Association PROTECTION CIVILE DE PARIS

[Adresse 2]

[Adresse 2]

représentée par Me Elisabeth DE BOISSIEU, avocat au barreau de PARIS, toque : P0218

COMPOSITION DE LA COUR :

En application des dispositions de l'article 945-1 du code de procédure civile, l'affaire a été débattue le 10 Mars 2022, en audience publique, les avocats ne s'y étant pas opposés, devant Madame Marie-Christine HERVIER, Présidente de chambre chargée du rapport.

Ce magistrat a rendu compte des plaidoiries dans le délibéré de la Cour, composée de :

Madame Marie-Christine HERVIER, Présidente de chambre,

Madame Nelly CAYOT, Conseillère

Madame Lydie PATOUKIAN, Conseillère

Greffier : Madame Cécile IMBAR, lors des débats

ARRÊT :

- contradictoire,

- par mise à disposition de l'arrêt au greffe de la Cour, les parties en ayant été préalablement avisées dans les conditions prévues au deuxième alinéa de l'article 450 du Code de procédure civile,

- signé par Madame Marie-Christine HERVIER, Présidente et par Madame Manon FONDRIESCHI, greffière à laquelle la minute de la décision a été remise par le magistrat signataire.

EXPOSE DU LITIGE

Par contrat à durée déterminée du 22 septembre 2009, renouvelé jusqu'au 23 mars 2010, M. [G] [P] a été engagé par l'association Protection civile de Paris Seine comme moniteur de secourisme, technicien qualifié, 2ème degré, niveau D1. Il a ensuite été embauché en qualité de formateur par contrat à durée indéterminée à effet au 24 mars 2010 pour une durée de travail de 1 565 heures annualisées lissées à raison de 35 heures hebdomadaires moyennant une rémunération de 1 797,83 euros, statut technicien qualifié 2ème degré, niveau D1, coefficient 200 selon la classification de la convention collective nationale des organismes de formation applicable à la relation de travail. Par avenant du 28 février 2011, M. [P] a été classé technicien hautement qualifié, niveau E1, coefficient 240 et sa rémunération mensuelle bute fixée à 1 968 euros à compter du 1er janvier 2011. M. [P] disposait d'un véhicule de service selon convention de mise à disposition du 22 septembre 2009.

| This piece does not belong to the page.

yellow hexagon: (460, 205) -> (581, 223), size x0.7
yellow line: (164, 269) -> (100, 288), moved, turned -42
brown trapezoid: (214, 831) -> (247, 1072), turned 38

Par courrier recommandé du 5 octobre 2010 M. [P] s'est vu notifier un avertissement en raion de ses retards.

Par courrier recommandé avec du 27 avril 2011 M. [P] a été convoqué à un entretien préalable à un éventuel licenciement fixé au 9 mai 2011 puis s'est vu notifier son licenciement pour motif personnel par courrier recommandé avec avis de réception du 16 mai 2011.

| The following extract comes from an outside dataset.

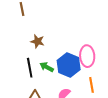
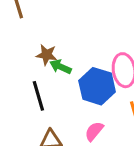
green arrow: (47, 67) -> (60, 67), moved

L'association Protection civile de Paris Seine employait au moins onze salariés lors de la rupture.

Contestant son licenciement et estimant ne pas être rempli de ses droits, M. [P] a saisi le 12 octobre 2012, le conseil de prud'hommes de Paris afin d'obtenir la condamnation de l'employeur à lui verser diverses sommes au titre de l'exécution et de la rupture du contrat de travail. Par jugement du 30 juillet 2014, auquel il convient de se reporter pour l'exposé de la procédure antérieure et des demandes initiales des parties, le conseil de prud'homme de Paris, section activités diverses, a débouté M. [P] de l'ensemble de ses demandes et l'a condamné aux entiers dépens.

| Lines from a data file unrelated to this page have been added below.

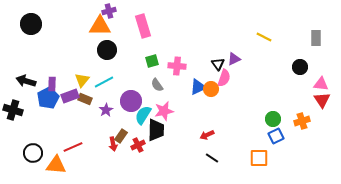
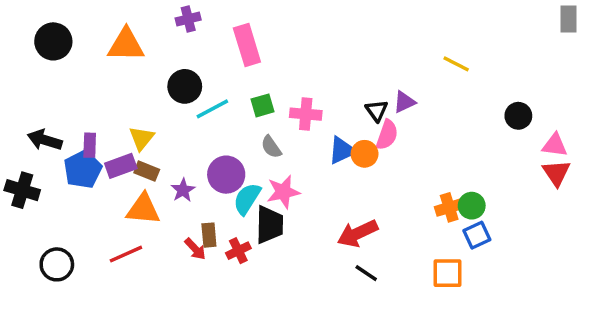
orange triangle: (100, 26) -> (126, 45), moved
gray rectangle: (316, 38) -> (568, 19), moved
cyan line: (104, 82) -> (212, 109), moved
orange cross: (302, 121) -> (449, 207), moved
red arrow: (207, 135) -> (358, 233), size x1.6
brown rectangle: (121, 136) -> (209, 235), turned -40
red arrow: (113, 144) -> (195, 249), turned -32
orange triangle: (56, 165) -> (143, 209), moved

M. [P] a régulièrement relevé appel du jugement le 29 octobre 2014.

L'affaire a été appelée aux audiences des 15 novembre 2017 et 6 mars 2019 date à laquelle elle a fait l'objet d'une ordonnance de radiation. L'affaire a été rétablie au rôle de la cour à la demande de l'appelant aux termes de ses conclusions reçues le 26 février 2021 et rappelée à l'audience du 13 janvier 2022, puis renvoyée à l'audience du 10 mars 2022.

Aux termes de ses conclusions d'appelant déposées et soutenues oralement à l'audience du 10 mars 2022 auxquelles il convient de se reporter pour plus ample exposé des prétentions et moyens en application de l'article 455 du code de procédure civile, M. [P] prie la cour d'ordonner le rétablissement de l'affaire au rôle et la convocation des parties et de:

- dire que l'instance n'est pas périmée au sens des dispositions combinées des articles 386 du code de procédure civile et R. 1452-8 du code du travail dans sa rédaction antérieure au décret n°2016-660 du 20 mai 2016 et débouter l'association de la protection civile de Paris de cette demande,

- infirmer le jugement,

- dire que son licenciement est abusif,

- condamner l'association Protection civile de Paris à lui payer les sommes suivantes :

* 21 000 euros de dommages et intérêts pour licenciement abusif,

* 1 798,58 euros à titre de rappel de salaire au regard de ses fonctions de formateur,

* 290,40 euros au titre du manque à gagner en résultant en terme d'indemnisation chômage Pôle emploi,

* 149,75 euros brut au titre de ses déplacements sur [Localité 5] et [Localité 3],

* 450 euros au titre de la destruction de son radio émetteur portatif personnel non remboursé par l'employeur,

- condamner l'association Protection civile de Paris aux entiers dépens.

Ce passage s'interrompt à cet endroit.